--- ASSIGNED TASK ---
What you return should match every record exactly, with the images removed.
==============================
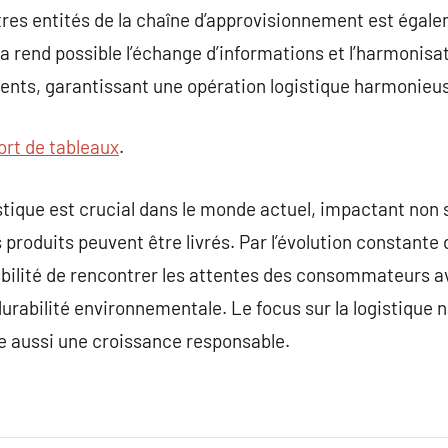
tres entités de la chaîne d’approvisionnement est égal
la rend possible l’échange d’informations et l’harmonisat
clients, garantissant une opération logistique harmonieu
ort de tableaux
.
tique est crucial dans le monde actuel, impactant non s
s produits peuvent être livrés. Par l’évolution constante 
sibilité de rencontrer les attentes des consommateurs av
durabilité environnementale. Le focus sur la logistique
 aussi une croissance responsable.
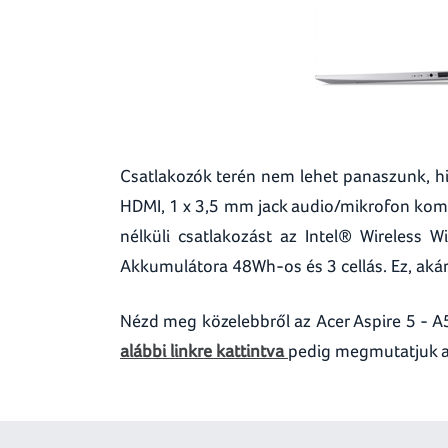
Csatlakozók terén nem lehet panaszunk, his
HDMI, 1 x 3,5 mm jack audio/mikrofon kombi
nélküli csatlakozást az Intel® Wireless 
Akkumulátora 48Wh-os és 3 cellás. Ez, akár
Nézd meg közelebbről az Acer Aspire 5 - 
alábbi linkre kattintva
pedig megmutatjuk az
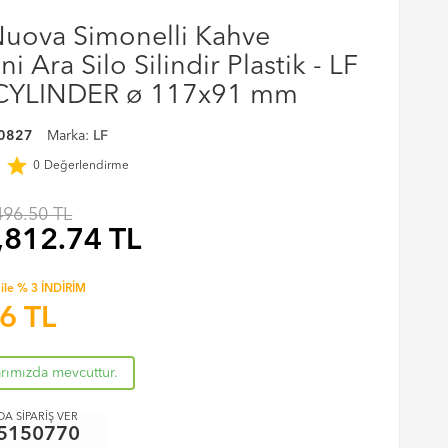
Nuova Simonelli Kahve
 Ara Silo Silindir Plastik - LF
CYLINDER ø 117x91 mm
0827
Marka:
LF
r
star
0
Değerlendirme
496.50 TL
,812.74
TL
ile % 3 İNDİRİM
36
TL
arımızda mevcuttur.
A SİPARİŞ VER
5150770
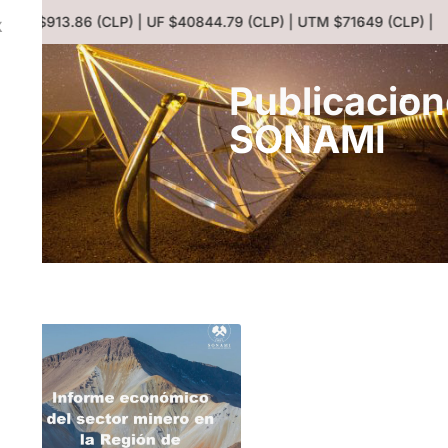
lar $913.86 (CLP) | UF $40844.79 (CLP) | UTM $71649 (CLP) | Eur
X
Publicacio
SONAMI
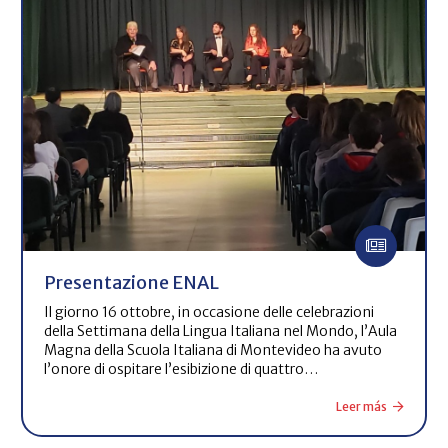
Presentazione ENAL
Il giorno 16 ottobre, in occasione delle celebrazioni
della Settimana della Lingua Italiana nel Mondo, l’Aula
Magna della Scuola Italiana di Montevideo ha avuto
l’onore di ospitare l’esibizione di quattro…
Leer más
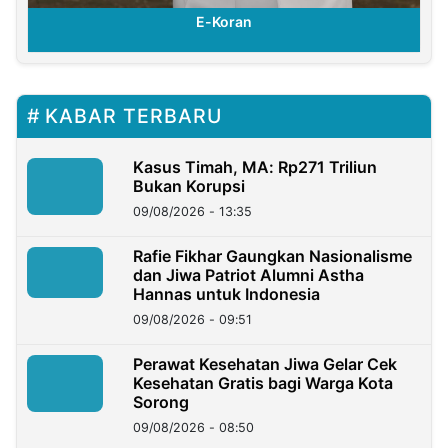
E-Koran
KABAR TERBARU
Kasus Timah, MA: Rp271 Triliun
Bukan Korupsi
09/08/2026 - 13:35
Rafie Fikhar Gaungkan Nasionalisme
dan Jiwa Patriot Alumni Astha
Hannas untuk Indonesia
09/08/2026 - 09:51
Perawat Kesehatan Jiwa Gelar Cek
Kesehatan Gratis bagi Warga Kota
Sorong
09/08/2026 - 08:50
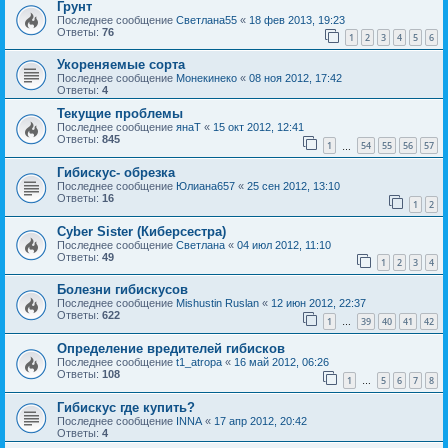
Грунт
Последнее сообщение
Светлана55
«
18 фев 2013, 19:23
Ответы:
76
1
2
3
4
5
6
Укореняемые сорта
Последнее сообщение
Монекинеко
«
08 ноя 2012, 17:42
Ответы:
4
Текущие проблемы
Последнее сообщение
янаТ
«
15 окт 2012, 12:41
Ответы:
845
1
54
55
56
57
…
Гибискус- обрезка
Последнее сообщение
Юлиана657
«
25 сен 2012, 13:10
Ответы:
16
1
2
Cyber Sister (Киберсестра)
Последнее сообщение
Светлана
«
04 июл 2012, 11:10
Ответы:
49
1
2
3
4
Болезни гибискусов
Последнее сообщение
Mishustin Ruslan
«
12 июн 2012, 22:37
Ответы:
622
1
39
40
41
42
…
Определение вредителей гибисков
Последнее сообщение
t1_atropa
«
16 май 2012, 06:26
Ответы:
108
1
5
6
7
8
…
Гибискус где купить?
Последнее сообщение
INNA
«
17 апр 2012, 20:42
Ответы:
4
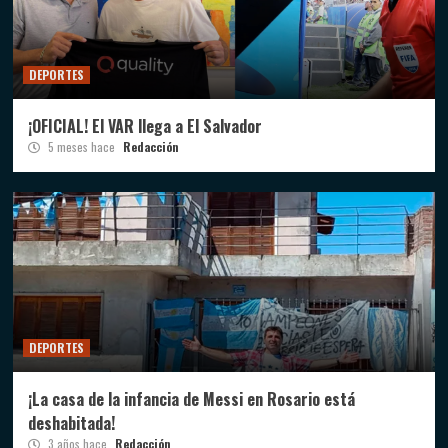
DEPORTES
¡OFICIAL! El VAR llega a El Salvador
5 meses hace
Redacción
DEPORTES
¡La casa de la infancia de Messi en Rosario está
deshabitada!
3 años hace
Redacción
==============================
--- RESULT OF THIS TASK ---
tres entités de la chaîne d’approvisionnement est égal
la rend possible l’échange d’informations et l’harmonisat
clients, garantissant une opération logistique harmonieu
ort de tableaux
.
tique est crucial dans le monde actuel, impactant non s
s produits peuvent être livrés. Par l’évolution constante 
sibilité de rencontrer les attentes des consommateurs av
durabilité environnementale. Le focus sur la logistique
 aussi une croissance responsable.
Csatlakozók terén nem lehet panaszunk, his
HDMI, 1 x 3,5 mm jack audio/mikrofon kombi
nélküli csatlakozást az Intel® Wireless 
Akkumulátora 48Wh-os és 3 cellás. Ez, akár
Nézd meg közelebbről az Acer Aspire 5 - 
alábbi linkre kattintva
pedig megmutatjuk az
Nuova Simonelli Kahve
 Ara Silo Silindir Plastik - LF
CYLINDER ø 117x91 mm
0827
Marka:
LF
r
star
0
Değerlendirme
496.50 TL
,812.74
TL
ile % 3 İNDİRİM
36
TL
arımızda mevcuttur.
A SİPARİŞ VER
5150770
lar $913.86 (CLP) | UF $40844.79 (CLP) | UTM $71649 (CLP) | Eur
X
Publicacio
SONAMI
Presentazione ENAL
Il giorno 16 ottobre, in occasione delle celebrazioni
della Settimana della Lingua Italiana nel Mondo, l’Aula
Magna della Scuola Italiana di Montevideo ha avuto
l’onore di ospitare l’esibizione di quattro…
Leer más
E-Koran
KABAR TERBARU
Kasus Timah, MA: Rp271 Triliun
Bukan Korupsi
09/08/2026 - 13:35
Rafie Fikhar Gaungkan Nasionalisme
dan Jiwa Patriot Alumni Astha
Hannas untuk Indonesia
09/08/2026 - 09:51
Perawat Kesehatan Jiwa Gelar Cek
Kesehatan Gratis bagi Warga Kota
Sorong
09/08/2026 - 08:50
Грунт
Последнее сообщение
Светлана55
«
18 фев 2013, 19:23
Ответы:
76
1
2
3
4
5
6
Укореняемые сорта
Последнее сообщение
Монекинеко
«
08 ноя 2012, 17:42
Ответы:
4
Текущие проблемы
Последнее сообщение
янаТ
«
15 окт 2012, 12:41
Ответы:
845
1
54
55
56
57
…
Гибискус- обрезка
Последнее сообщение
Юлиана657
«
25 сен 2012, 13:10
Ответы:
16
1
2
Cyber Sister (Киберсестра)
Последнее сообщение
Светлана
«
04 июл 2012, 11:10
Ответы:
49
1
2
3
4
Болезни гибискусов
Последнее сообщение
Mishustin Ruslan
«
12 июн 2012, 22:37
Ответы:
622
1
39
40
41
42
…
Определение вредителей гибисков
Последнее сообщение
t1_atropa
«
16 май 2012, 06:26
Ответы:
108
1
5
6
7
8
…
Гибискус где купить?
Последнее сообщение
INNA
«
17 апр 2012, 20:42
Ответы:
4
DEPORTES
¡OFICIAL! El VAR llega a El Salvador
5 meses hace
Redacción
DEPORTES
¡La casa de la infancia de Messi en Rosario está
deshabitada!
3 años hace
Redacción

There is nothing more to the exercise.